Parution : 24 novembre 2017 – IS Éditions Collection Romans Prix papier : 12€ – Prix Numérique : 3,99€ – Pages : 104 – Genre : Thriller-psychologique

 

A la vie à la mort… Quand la noirceur de la vie laisse son emprunte indélébile sur toi… Dans ta mémoire, qui pour faire face décide de « buguer » pour survivre… Ça donne un livre avec ce titre qui semble étrange… Mais qui prendra tout son sens…

L’auteur, Hanna Vernet retrace avec une plume précise, l’histoire de ce couple à la dérive… Un couple dont la vie à deux est parsemée de doutes, de questionnement, qui peu à peu ne se connaissent plus… Enfin ont-ils seulement appris à se connaitre ? Ont-ils voulu s’apprivoiser ? Se confier ?

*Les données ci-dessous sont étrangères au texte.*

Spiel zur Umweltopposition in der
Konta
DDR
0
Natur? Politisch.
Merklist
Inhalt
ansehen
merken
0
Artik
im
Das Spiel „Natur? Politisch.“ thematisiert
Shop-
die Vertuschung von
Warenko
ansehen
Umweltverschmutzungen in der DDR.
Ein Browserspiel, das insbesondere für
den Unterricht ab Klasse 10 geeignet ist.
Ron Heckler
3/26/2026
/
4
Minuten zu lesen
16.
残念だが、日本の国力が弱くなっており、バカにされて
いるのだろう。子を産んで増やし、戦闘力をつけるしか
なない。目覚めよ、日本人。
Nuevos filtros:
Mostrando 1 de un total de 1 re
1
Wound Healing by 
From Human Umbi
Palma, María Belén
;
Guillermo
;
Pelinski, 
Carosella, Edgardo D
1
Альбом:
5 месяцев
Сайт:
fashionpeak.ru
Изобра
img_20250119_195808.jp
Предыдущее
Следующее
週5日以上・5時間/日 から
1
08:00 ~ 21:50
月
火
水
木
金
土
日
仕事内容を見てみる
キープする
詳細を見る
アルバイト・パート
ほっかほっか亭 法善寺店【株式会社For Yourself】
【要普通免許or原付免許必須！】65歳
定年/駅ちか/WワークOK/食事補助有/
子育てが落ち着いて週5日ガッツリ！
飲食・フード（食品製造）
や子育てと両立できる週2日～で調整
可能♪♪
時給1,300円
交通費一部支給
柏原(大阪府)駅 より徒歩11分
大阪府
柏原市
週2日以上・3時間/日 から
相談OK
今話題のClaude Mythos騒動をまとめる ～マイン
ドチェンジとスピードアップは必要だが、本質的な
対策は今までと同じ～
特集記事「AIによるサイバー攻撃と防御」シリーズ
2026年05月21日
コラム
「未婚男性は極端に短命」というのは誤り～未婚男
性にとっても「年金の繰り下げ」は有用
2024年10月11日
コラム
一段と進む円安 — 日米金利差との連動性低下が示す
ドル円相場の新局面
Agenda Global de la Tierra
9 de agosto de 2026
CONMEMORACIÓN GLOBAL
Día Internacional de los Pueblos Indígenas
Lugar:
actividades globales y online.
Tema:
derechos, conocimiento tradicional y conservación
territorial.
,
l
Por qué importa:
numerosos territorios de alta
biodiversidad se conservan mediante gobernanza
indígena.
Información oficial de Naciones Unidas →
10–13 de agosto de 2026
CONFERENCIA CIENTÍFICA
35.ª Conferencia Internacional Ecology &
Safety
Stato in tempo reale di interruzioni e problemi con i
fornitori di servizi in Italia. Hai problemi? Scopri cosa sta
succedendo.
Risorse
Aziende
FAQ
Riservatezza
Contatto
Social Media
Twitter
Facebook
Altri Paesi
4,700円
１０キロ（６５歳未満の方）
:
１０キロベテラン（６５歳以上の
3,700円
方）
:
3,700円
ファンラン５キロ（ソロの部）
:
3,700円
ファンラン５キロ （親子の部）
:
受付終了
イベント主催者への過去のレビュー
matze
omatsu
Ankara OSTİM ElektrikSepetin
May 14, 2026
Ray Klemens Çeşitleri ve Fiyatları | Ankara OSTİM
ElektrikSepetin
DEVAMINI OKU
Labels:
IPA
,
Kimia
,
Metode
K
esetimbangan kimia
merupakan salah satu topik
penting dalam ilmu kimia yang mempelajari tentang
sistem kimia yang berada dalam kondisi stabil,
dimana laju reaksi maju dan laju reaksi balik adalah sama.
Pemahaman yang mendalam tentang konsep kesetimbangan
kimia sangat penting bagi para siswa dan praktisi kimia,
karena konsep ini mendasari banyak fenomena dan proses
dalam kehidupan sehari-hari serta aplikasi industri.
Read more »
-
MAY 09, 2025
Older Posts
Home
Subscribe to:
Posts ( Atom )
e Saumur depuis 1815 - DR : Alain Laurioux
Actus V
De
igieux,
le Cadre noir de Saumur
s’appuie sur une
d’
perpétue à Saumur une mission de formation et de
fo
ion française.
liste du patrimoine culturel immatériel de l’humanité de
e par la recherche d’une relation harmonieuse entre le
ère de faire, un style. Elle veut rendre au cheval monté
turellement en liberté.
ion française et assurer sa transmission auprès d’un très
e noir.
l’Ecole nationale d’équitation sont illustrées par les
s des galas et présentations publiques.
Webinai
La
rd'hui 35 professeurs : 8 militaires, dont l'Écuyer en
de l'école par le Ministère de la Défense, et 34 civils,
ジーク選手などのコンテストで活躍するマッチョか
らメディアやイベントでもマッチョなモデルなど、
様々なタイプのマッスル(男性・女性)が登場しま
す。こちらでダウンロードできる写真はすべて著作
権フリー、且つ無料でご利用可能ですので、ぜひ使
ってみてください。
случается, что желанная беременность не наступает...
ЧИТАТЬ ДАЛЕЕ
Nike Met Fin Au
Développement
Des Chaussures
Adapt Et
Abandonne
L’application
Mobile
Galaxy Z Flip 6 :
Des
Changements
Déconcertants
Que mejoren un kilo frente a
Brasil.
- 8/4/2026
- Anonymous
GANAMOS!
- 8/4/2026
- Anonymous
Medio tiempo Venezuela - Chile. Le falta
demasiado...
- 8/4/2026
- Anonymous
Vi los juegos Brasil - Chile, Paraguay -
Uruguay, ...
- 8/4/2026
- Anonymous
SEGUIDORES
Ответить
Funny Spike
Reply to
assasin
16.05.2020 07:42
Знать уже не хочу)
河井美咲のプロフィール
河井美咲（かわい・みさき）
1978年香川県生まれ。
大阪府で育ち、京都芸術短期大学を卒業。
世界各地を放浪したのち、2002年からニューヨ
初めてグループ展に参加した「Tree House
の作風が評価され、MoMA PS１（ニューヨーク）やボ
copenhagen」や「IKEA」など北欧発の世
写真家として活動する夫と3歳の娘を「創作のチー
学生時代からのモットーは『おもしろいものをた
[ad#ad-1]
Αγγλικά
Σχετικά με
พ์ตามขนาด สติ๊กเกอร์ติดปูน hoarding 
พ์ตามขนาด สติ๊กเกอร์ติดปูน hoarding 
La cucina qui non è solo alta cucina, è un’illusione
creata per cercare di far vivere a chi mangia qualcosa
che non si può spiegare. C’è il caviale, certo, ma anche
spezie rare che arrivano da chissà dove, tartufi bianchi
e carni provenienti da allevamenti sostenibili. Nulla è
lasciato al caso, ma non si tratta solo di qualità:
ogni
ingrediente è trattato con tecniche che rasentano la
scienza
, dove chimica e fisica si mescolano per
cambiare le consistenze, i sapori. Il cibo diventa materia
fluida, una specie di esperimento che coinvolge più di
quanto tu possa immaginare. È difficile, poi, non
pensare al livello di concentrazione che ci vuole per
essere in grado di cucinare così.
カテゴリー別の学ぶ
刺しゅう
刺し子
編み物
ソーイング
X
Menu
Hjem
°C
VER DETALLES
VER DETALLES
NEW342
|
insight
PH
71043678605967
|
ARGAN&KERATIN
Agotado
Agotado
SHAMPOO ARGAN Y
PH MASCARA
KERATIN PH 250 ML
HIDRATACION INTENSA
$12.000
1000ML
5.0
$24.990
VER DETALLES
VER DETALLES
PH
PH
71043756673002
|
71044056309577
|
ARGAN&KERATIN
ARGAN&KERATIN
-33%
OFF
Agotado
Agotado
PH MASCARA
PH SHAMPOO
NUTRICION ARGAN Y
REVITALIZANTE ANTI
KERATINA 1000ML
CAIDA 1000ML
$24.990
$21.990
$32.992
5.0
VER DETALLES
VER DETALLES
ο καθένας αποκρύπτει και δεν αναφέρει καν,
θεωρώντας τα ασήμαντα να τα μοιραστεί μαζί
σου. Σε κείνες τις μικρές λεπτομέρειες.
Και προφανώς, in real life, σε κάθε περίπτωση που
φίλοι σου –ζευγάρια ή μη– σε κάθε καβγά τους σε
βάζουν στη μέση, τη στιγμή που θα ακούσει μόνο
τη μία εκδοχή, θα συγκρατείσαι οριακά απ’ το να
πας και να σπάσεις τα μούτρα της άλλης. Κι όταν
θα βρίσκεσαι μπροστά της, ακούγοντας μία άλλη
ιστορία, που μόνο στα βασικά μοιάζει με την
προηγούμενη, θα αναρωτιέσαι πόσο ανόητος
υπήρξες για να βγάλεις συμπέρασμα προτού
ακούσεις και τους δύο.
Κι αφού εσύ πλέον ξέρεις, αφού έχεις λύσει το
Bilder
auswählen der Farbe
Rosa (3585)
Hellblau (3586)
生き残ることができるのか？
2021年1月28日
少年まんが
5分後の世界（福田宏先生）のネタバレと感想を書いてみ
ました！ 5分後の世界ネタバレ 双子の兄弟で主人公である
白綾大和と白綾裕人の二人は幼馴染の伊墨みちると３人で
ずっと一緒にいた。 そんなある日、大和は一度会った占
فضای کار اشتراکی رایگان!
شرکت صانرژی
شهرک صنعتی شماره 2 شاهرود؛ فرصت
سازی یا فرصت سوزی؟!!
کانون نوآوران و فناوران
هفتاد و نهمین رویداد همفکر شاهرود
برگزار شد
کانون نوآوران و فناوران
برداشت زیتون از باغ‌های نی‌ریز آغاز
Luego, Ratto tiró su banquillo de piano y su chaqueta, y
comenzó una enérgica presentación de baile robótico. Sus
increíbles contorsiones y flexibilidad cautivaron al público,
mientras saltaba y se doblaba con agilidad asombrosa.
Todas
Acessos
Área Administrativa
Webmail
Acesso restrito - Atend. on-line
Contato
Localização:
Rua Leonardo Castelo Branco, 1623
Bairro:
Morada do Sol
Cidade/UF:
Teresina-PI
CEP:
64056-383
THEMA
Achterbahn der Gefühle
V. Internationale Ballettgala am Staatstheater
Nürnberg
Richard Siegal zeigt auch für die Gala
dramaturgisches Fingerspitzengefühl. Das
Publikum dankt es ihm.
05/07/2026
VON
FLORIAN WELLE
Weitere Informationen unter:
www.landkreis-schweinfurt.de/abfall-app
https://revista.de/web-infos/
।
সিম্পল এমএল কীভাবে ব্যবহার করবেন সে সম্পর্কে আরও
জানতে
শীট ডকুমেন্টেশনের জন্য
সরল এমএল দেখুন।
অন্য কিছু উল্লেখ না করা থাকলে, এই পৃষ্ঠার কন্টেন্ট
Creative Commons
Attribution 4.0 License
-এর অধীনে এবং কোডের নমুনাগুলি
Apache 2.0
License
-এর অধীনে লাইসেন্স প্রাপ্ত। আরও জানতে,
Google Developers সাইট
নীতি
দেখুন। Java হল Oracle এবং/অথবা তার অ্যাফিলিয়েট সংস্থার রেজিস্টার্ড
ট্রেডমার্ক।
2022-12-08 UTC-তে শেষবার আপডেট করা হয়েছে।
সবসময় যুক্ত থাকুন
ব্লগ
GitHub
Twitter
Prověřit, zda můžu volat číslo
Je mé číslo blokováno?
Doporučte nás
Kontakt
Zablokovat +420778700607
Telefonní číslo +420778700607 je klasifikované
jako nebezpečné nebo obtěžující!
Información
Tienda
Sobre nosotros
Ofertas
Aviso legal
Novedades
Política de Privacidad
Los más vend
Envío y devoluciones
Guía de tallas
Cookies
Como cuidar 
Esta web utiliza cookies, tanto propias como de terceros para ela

C’est une lecture très intéressante sur la communication, sur les mensonges que l’on peut faire consciemment ou par omission… Mais pas seulement… Il arrive parfois que la vie nous écrase avec ce qu’elle a mis sur nos routes et parfois notre cerveau n’a qu’une envie… Se mettre en pause… Mais sans compter sur le subconscient et là l’auteur arrive avec talent à faire surgir tout ce qui a pu être refouler par l’un des personnages.

Des personnalités complexes et chaque trait décrit les rend familier et on ne peut que vouloir comprendre, si les rêves, au sens réel du terme, de l’un, ne seront pas la perte de l’autre….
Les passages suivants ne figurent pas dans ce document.